:: INFORMATION
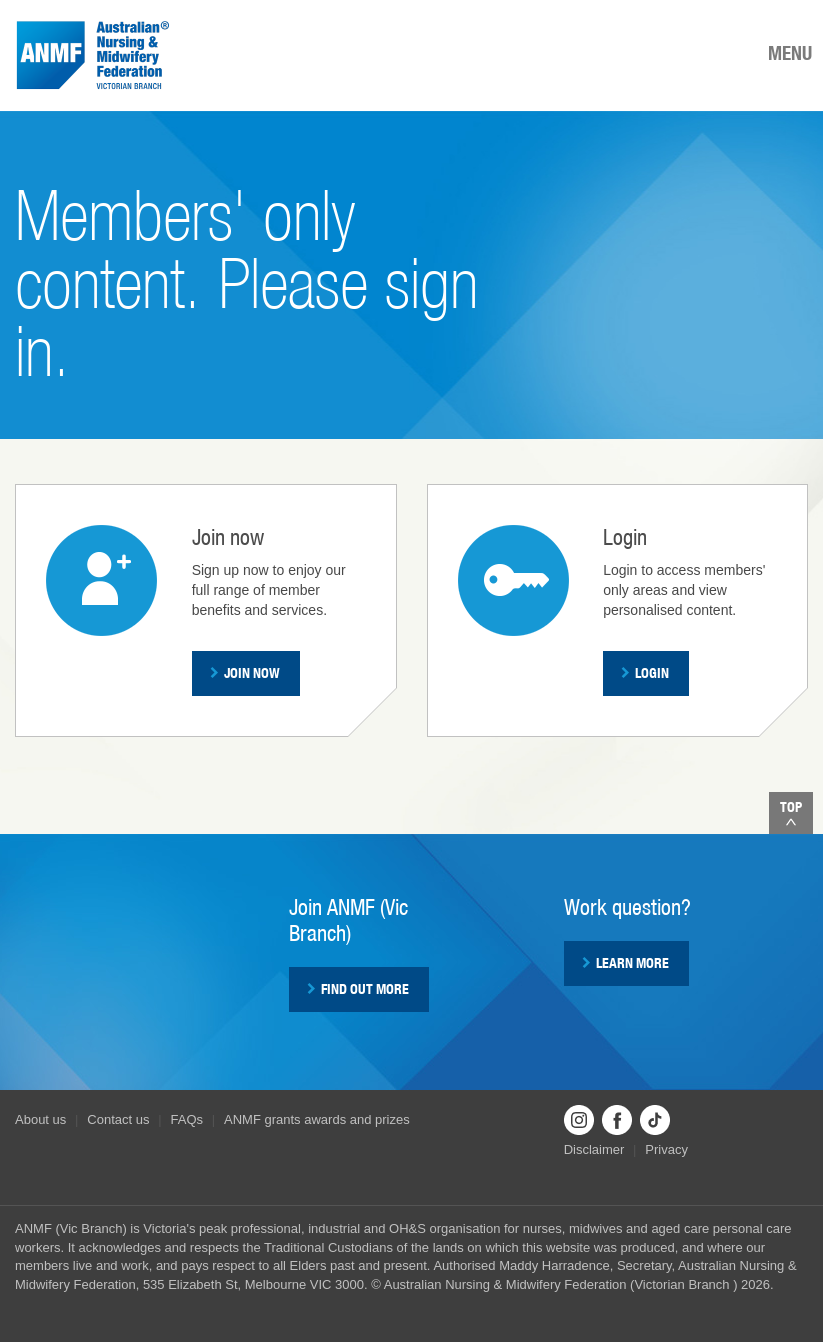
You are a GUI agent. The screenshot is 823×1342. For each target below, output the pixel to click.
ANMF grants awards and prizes (317, 1119)
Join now (245, 673)
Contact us (118, 1119)
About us (40, 1119)
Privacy (666, 1149)
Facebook (617, 1120)
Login (645, 673)
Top (791, 812)
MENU (790, 53)
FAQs (187, 1119)
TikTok (655, 1120)
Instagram (579, 1120)
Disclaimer (594, 1149)
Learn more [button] (625, 963)
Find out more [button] (358, 989)
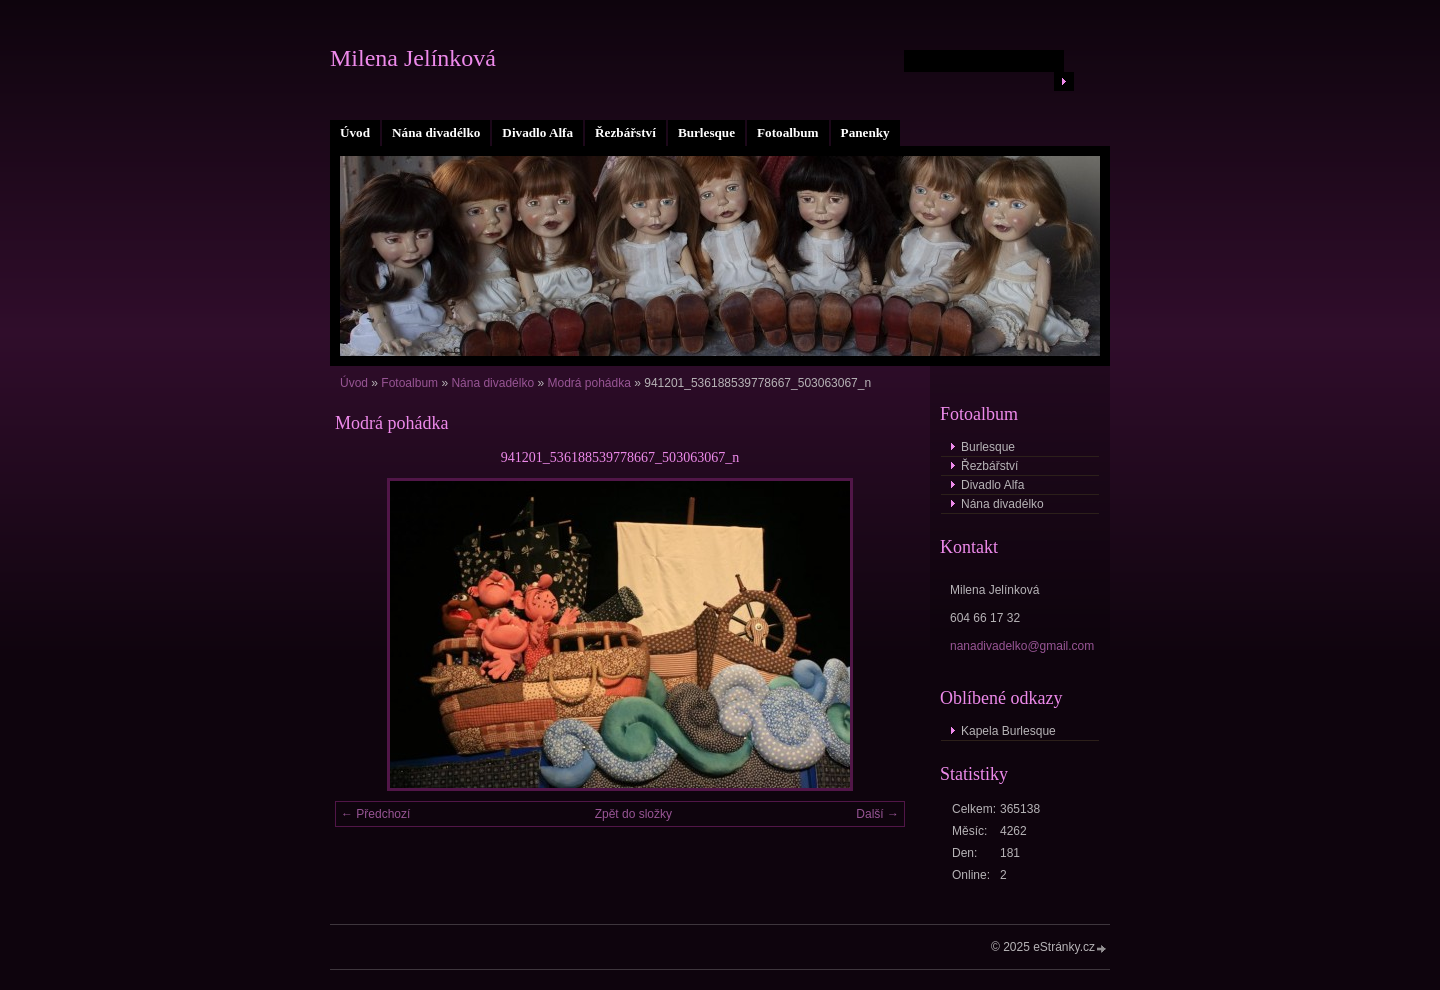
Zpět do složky (633, 814)
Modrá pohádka (588, 383)
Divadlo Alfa (537, 132)
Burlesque (706, 132)
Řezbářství (625, 132)
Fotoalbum (788, 132)
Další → (877, 814)
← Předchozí (375, 814)
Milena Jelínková (413, 58)
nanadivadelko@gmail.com (1022, 646)
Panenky (865, 132)
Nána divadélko (436, 132)
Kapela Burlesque (1008, 731)
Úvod (355, 132)
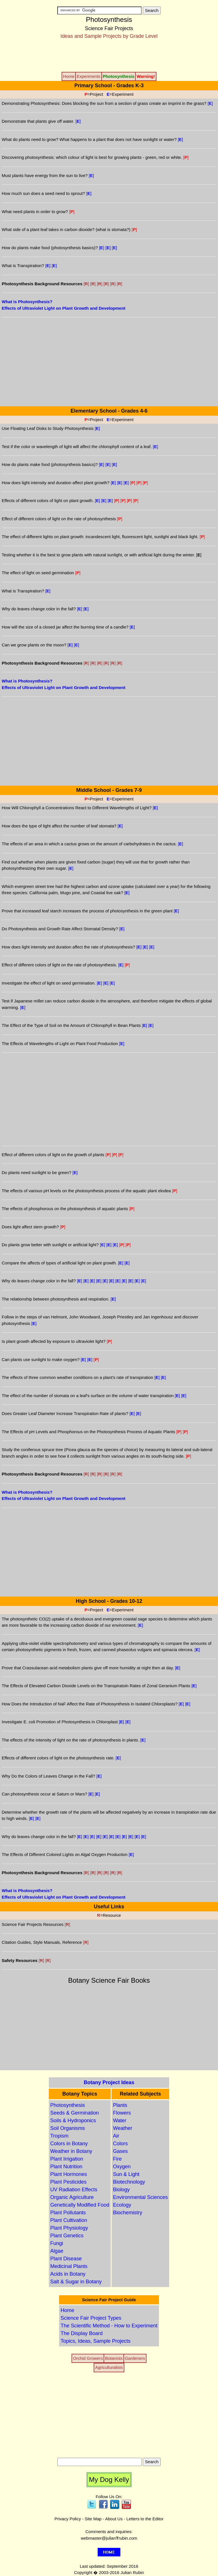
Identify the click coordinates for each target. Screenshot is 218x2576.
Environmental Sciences (140, 2197)
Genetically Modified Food (79, 2205)
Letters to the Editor (145, 2518)
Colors (120, 2143)
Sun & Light (126, 2174)
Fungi (56, 2243)
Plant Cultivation (68, 2220)
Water (119, 2120)
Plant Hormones (68, 2174)
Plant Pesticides (68, 2182)
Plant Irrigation (66, 2159)
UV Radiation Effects (73, 2189)
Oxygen (122, 2166)
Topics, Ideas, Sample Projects (95, 2341)
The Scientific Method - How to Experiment (108, 2326)
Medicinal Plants (68, 2266)
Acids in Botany (67, 2274)
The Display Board (81, 2333)
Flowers (122, 2113)
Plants (120, 2105)
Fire (117, 2159)
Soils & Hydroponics (73, 2120)
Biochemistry (127, 2212)
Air (116, 2136)
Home (67, 2310)
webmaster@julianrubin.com (109, 2538)
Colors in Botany (69, 2143)
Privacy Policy (67, 2518)
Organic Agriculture (72, 2197)
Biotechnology (129, 2182)
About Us (114, 2518)
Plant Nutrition (66, 2166)
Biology (121, 2189)
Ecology (122, 2205)
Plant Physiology (69, 2228)
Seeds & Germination (74, 2113)
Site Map (93, 2518)
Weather (122, 2128)
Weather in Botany (71, 2151)
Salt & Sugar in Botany (76, 2281)
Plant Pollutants (68, 2212)
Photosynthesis (67, 2105)
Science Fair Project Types (90, 2318)
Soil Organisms (67, 2128)
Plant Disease (66, 2258)
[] (198, 554)
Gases (120, 2151)
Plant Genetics (66, 2235)
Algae (56, 2251)
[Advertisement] (109, 55)
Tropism (59, 2136)
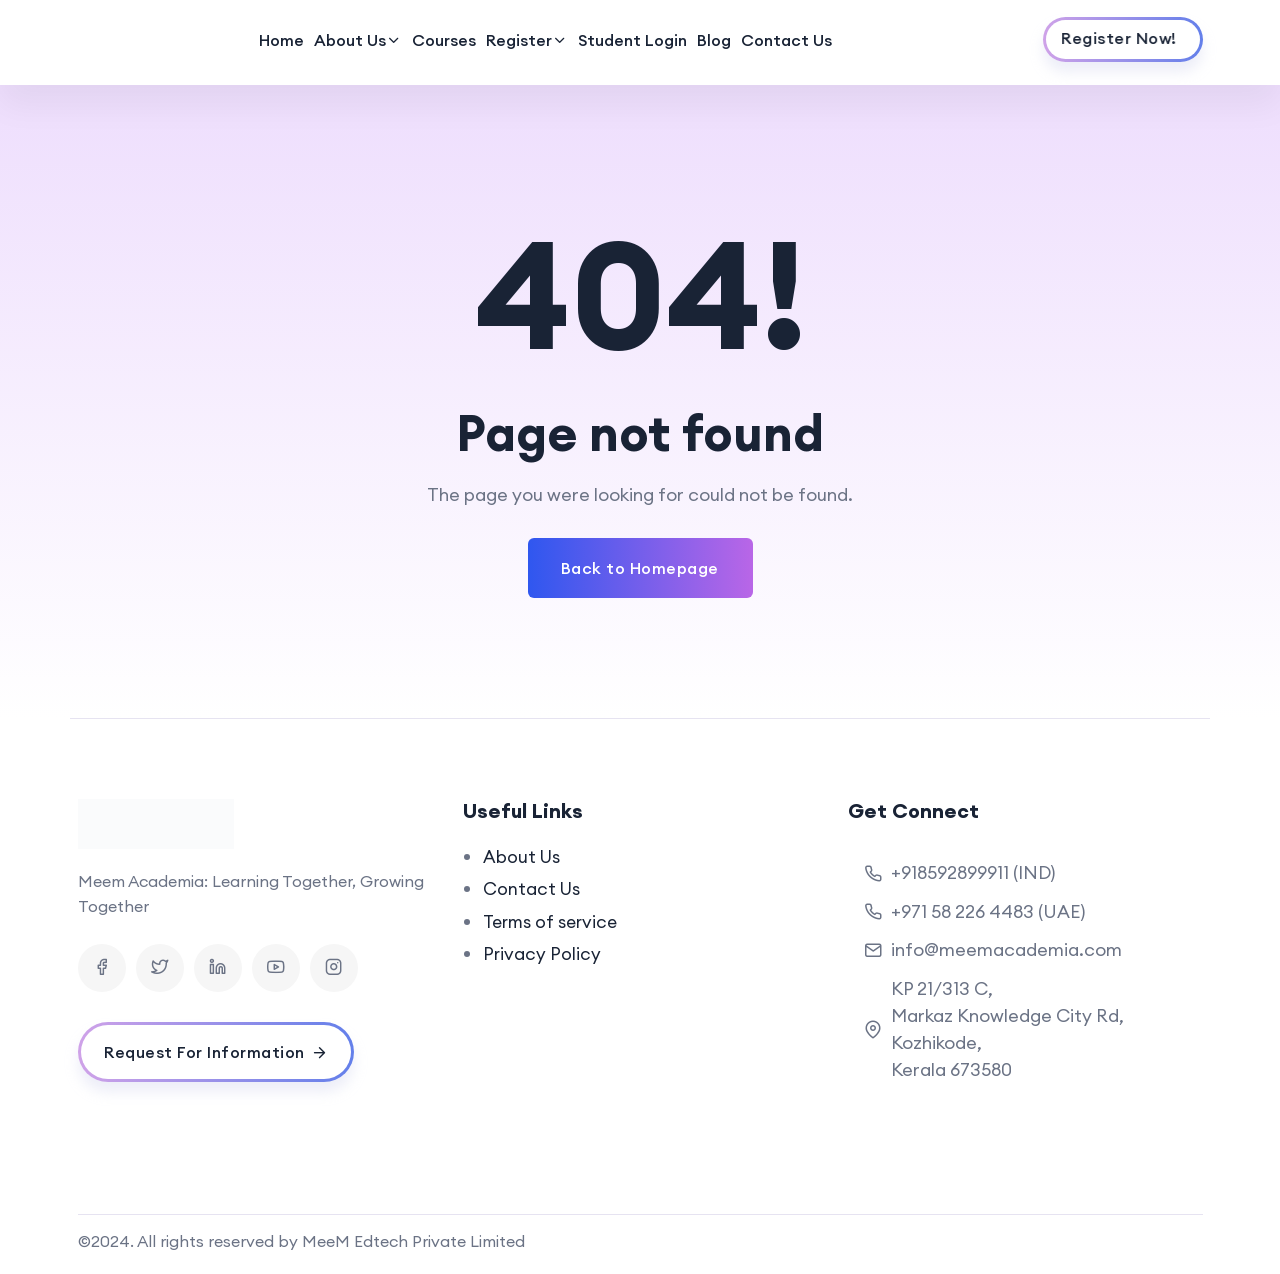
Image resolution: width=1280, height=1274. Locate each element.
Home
::::
■ DIRECTIONS FOR THIS TASK
Wherever the word "click" appears in the entries above, copy that whole line.

■ RESPONSE BELOW
You are a GUI agent. The screenshot is 823×1342. For each target below, output the pixel to click.
Identify the click coordinates for each target. Screenshot is 218x2576.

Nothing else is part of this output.